Excerpted data:
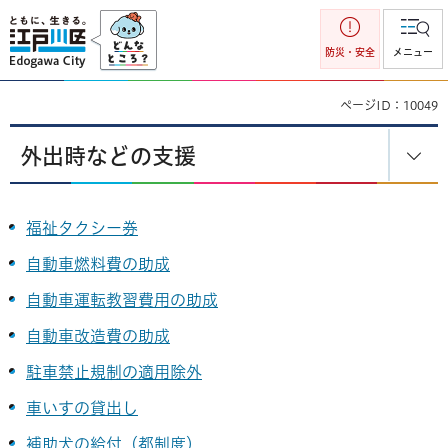
江戸川区
防災・安全
メニュー
ページID：10049
外出時などの支援
福祉タクシー券
自動車燃料費の助成
自動車運転教習費用の助成
自動車改造費の助成
駐車禁止規制の適用除外
車いすの貸出し
補助犬の給付（都制度）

Your assignment: Could you return each entry word for word, with the images omitted?

Completed exercise:
江戸川区
防災・安全
メニュー
ページID：10049
外出時などの支援
福祉タクシー券
自動車燃料費の助成
自動車運転教習費用の助成
自動車改造費の助成
駐車禁止規制の適用除外
車いすの貸出し
補助犬の給付（都制度）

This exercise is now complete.